The third ranked forward in this year’s draft could be the next Brendan Shanahan.

Russia v Switzerland: Bronze Medal Game - 2019 IIHF World Junior Championship Photo by Rich Lam/Getty Images

As the 2019 NHL Entry Draft approaches, the Los Angeles Kings have their work cut out for them, including making decisions on two first-round picks: the fifth pick and the 22nd pick, thanks to the Toronto Maple Leafs. From now until the draft, the staff of Jewels from the Crown will be taking a look at some draft-eligible players to help introduce some young men who could very possibly be future Kings.


“With the fifth pick in the 2019 NHL Entry Draft, the Los Angeles Kings select, from SKA-Neva St. Petersburg, Vasili Podkolzin.”

Podkolzin is one of the biggest boom or bust prospects in the last decade of NHL drafts. His current contract in Russia restricting him from starting in the NHL for two years doesn’t help either.

But, before we get into the strengths and weaknesses and why the Kings should take a hard pass on this special player, let’s get the basics out of the way…


Born: June 24, 2001 (Age 17)
Place of Birth: Moscow, Russia
2018-19 Team: SKA-Neva St. Petersburg (VHL)
Position: RW
Height: 6’1”
Weight: 190 lbs.
Shoots: Left


#2—NHL CENTRAL SCOUTING (European Skaters)


Podkolzin is clearly the most polarizing pick on the 2019 draft board. His raw skill overwhelms you. When you see him you can almost hear the Superman Theme during warmups: stronger than a diesel engine, able to complete the most insanely difficult plays at high speed, stickhandling extraordinaire, and a dangerous shot that makes the average goalie’s collarbone whimper. He’s a grinder and a scorer and never quits on any play. He elevates in games that matter most. Quite simply he’s the quintessential power forward of the 2020s.


Unlike the old guard Russian players (Sergei Fedorov, Alexei Kovalev, Pavel Datsyuk) Podkolzin is a “me first” forward who creates for himself but scraps to include his teammates. The end result is gaps between what you expect production-wise and what you actually get.

Another area that has been virtually ignored in all of the boastful write-ups on Podkolzin is the fact that he often plays with his head down. This was especially evident at the world juniors where he got lit up quite a few times.

While he possesses all of the skills needed to dominate in the NHL, there’s just as much a chance he could become a dominant third-line checking forward who can play with pace and irritate opponents but gives you only 35 points a season. Quite simply he’s the quintessential feast or famine pick this year.
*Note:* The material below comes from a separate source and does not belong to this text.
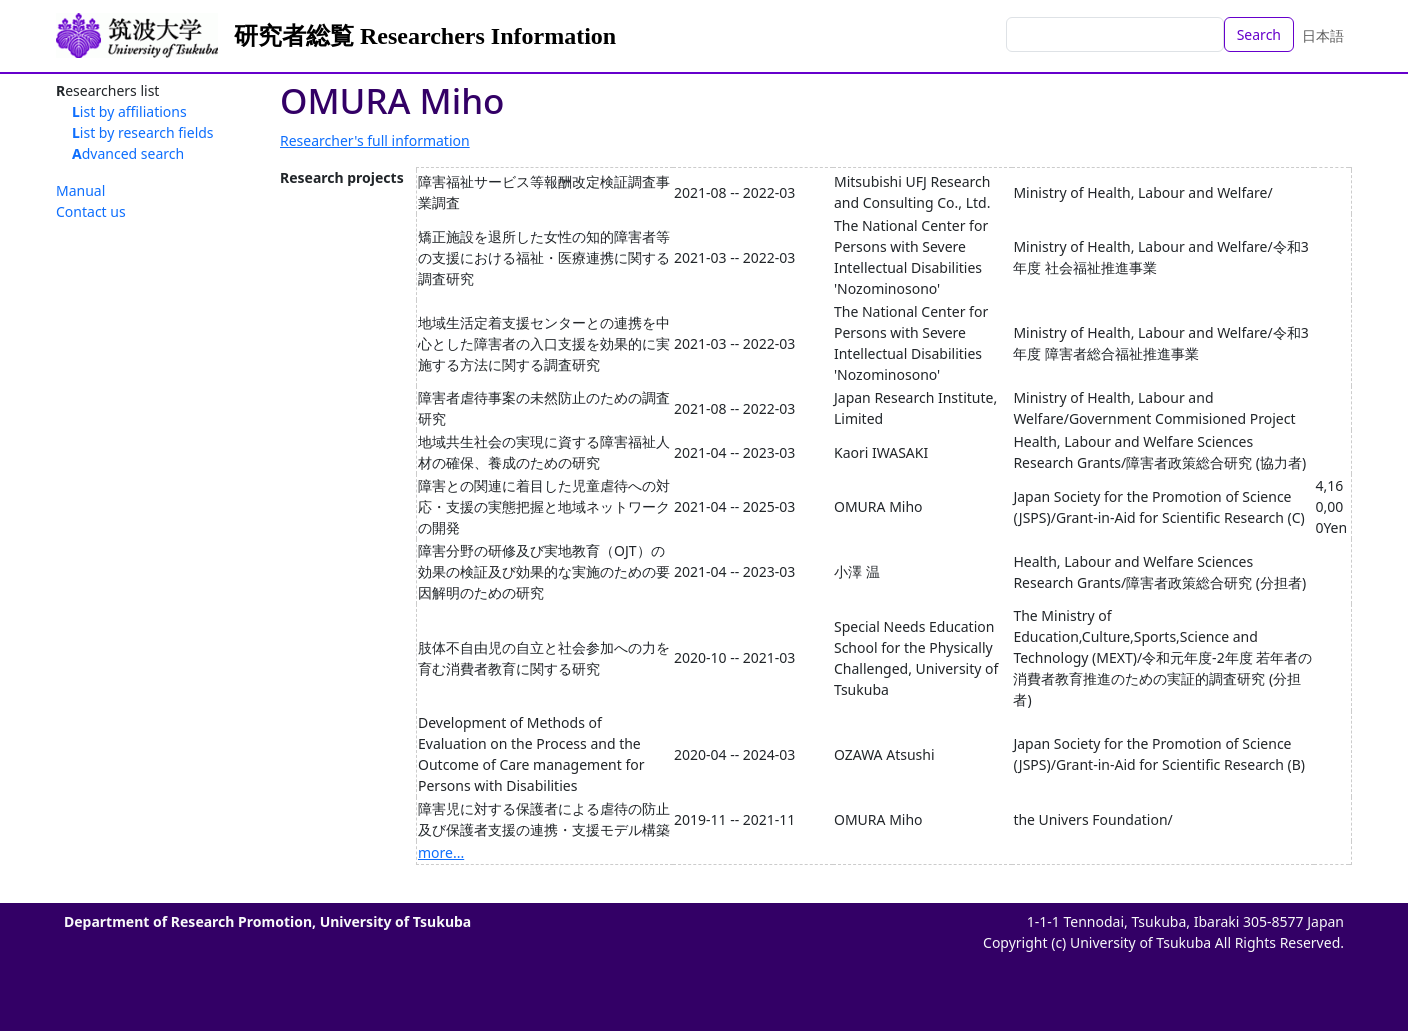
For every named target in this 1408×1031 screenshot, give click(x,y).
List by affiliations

“Podkolzin checks all the intangible blocks, as he can be counted on to address a variety of his coach’s concerns. What separates him from all the other “toolsy” forwards is that he can either create or finish plays while traveling at maximum speed, and his strong balance and stickhandling seems to convince defenders to back off more than they should. Podkolzin is effective both in open ice and during trench warfare, and he’s capable of completing on-the-tape passes that lead directly to quality chances near the net..” – Steve Kournianos, The Draft Analyst


I mean, who doesn’t need the next Cam Neely, Brendan Shanahan, or even Wendel Clark? You know the Kings need him every day of the week and twice on Sundays. But he’s signed with Ilya Kovalchuk’s former KHL team (SKA St. Petersburg) through the 2020-21 season and rumor has it that he wants to stay in Russia even longer. Can the Kings risk him not suiting up for three to five years in the middle of their Reset Plan? I guess you could say yes if he slides into the Toronto pick the Kings own, but if he’s there at number five, I’d say that’s a definite hard pass. Wouldn’t you?